- Directed by: John Schlesinger
- Written by: Wolf Mankowitz
- Produced by: Harry Saltzman
- Cinematography: Anthony B. Richmond
- Release date: 1967;
- Running time: 53 minutes

= Israel: A Right to Live =

Israel: A Right to Live is a 1967 documentary shot in Israel about the Six-Day War. John Schlesinger directed and Harry Saltzman produced. Anthony B. Richmond photographed the 16 mm film. Wolf Mankowitz wrote the narration; David Samuelson was a camera assistant. The film is believed to be lost.

==Production==

Filmmaker and author Alan Rosenthal claims that the film was very "pro-Zionist" and would show "the new Israel, the new spirit." In December 1967, an Israeli reporter Haggai Eshed attended a private London screening of Saltzman's "film about Israel", noting that after the screening it was decided that some further changes should be made to the film.
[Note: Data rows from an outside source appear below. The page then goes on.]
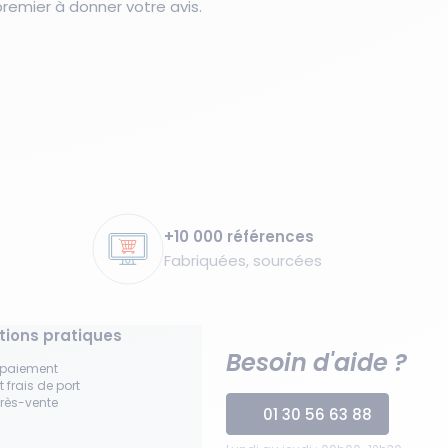
emier à donner votre avis.
+10 000 références
Fabriquées, sourcées
tions pratiques
Besoin d'aide ?
 paiement
t frais de port
près-vente
01 30 56 63 88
Eshed described the film he saw as "the best propaganda film ever produced about Israel", adding that it especially succeeds in two aspects: "It illustrates the Jewish background of the establishment of the State of Israel and of the Six-Day War, and it successfully brings to life through cinematic techniques the experience of Jerusalem’s reunification and of the Jewish people’s reunion with the Western Wall.” Saltzman, Mankowitz and Schlesinger were all Jewish. Saltzman was also chairman of the "Show Business Aid for Israel" committee.

Schlesinger flew to Israel—he'd never been there before—and shot considerable footage. For Schlesinger, this was "a sense of reclaiming his heritage" and he found the experience "quite moving."

==Current status==
Cinematographer Richmond claimed in 2011 that he's never been able to find a copy of the documentary. Alan Rosenthal claims that "hours of film had been shot and edited, but nobody liked the result. Israel was too triumphant, too out of keeping with the changed mood. It had a few showings and then passed into oblivion." On the other hand, William J. Mann claims that Schlesinger never finished the documentary "due to 'creative differences' with the BBC."

The British National Archives contains several items pertaining to the film. These include "colour and black & white photographs"; a 7 December 1967 letter from the Israeli Embassy in London "congratulating Schlesinger" on his work in the documentary; a 5 October 1967 list of potential titles for the documentary; and a transcript of interviews filmed for the documentary.